For reference, see DaRT's 2009 article ''Gaspard2 framework'' at http://www.gaspard2.org/.

- [5] "Estimating energy consumption for an MPSoC architectural exploration," in Proceedings of the ARCS, vol. 3894 of Lecture Notes in Computer Science, pp. 298-310, Frankfurt, Germany, 2006, by R. Ben Atitallah, S. Niar, A. Greiner, S. Meftali, and J. L. Dekeyser.
- (6) "Spice macromodel for power dmos transistors" by M. Andersson and P. Kuivalainen was published in 1992 in the Nordic Semiconductor Meeting proceedings in Finland.

referenced as ''Synopsys low power solutions for asic design flow'' in a 1998 technical report by Synopsys, available online at http://vada.skku.ac.kr/ClassInfo/ic/lowpower/.

(Reduced system-on-chip (SoC) simulation and development time) by C. Rowen, published in 2002 in IEEE Computer, volume 35, issue 12, pages 29–34.

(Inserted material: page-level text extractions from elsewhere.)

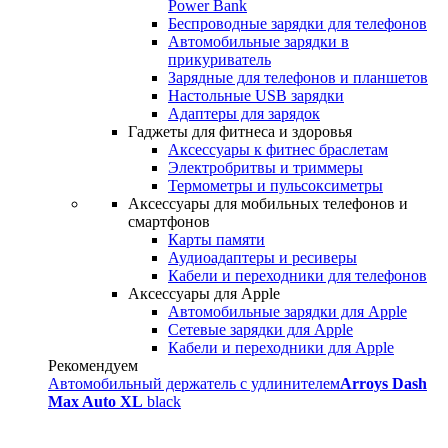
Power Bank
Беспроводные зарядки для телефонов
Автомобильные зарядки в
прикуриватель
Зарядные для телефонов и планшетов
Настольные USB зарядки
Адаптеры для зарядок
Гаджеты для фитнеса и здоровья
Аксессуары к фитнес браслетам
Электробритвы и триммеры
Термометры и пульсоксиметры
Аксессуары для мобильных телефонов и
смартфонов
Карты памяти
Аудиоадаптеры и ресиверы
Кабели и переходники для телефонов
Аксессуары для Apple
Автомобильные зарядки для Apple
Сетевые зарядки для Apple
Кабели и переходники для Apple
Рекомендуем
Автомобильный держатель с удлинителем
Arroys Dash
Max Auto XL
black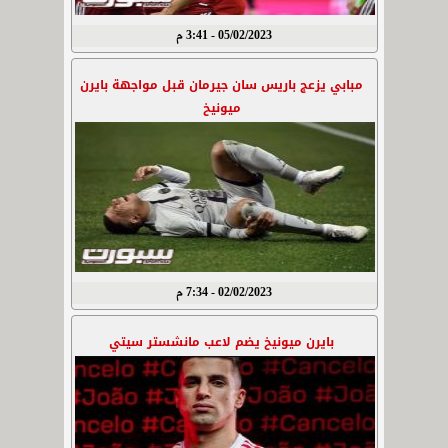
05/02/2023 - 3:41 م
مبابي يزعج باريس سان جيرمان قبل مواجهة بايرن
ميونيخ
02/02/2023 - 7:34 م
بايرن ميونيخ يضم لاعب مانشستر سيتي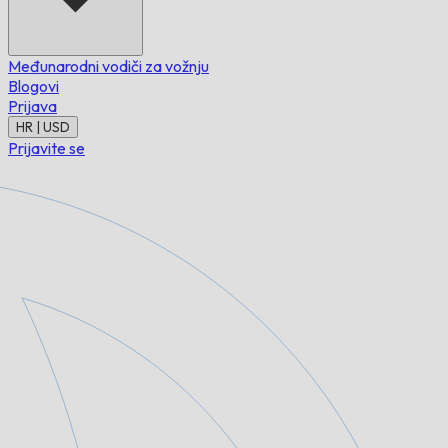
Međunarodni vodiči za vožnju
Blogovi
Prijava
HR | USD
Prijavite se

Presented at the 1999 IEEE International Conference on Electronics, Circuits and Systems in Cyprus, "A probabilistic approach for rt-level power modeling" was written by J. Costa, J. Monteiro, L. M. Silveira, and S. Devadas.

[10] In an article published in 1998 in the IEEE Transactions on Very Large Scale Integration (VLSI) Systems, Wu, Qiu, Pedram, and Ding discuss "Cycleaccurate macro-models for RT-level power analysis." The paper is located in volume 6, issue 4, and runs from pages 520 to 528.

[11] "Petrol approach to high-level power estimation" by R. P. Llopis and K. Goossens was published in August 1998 in the Proceedings of the International Symposium on Low Power Electronics and Design (pp. 130-132).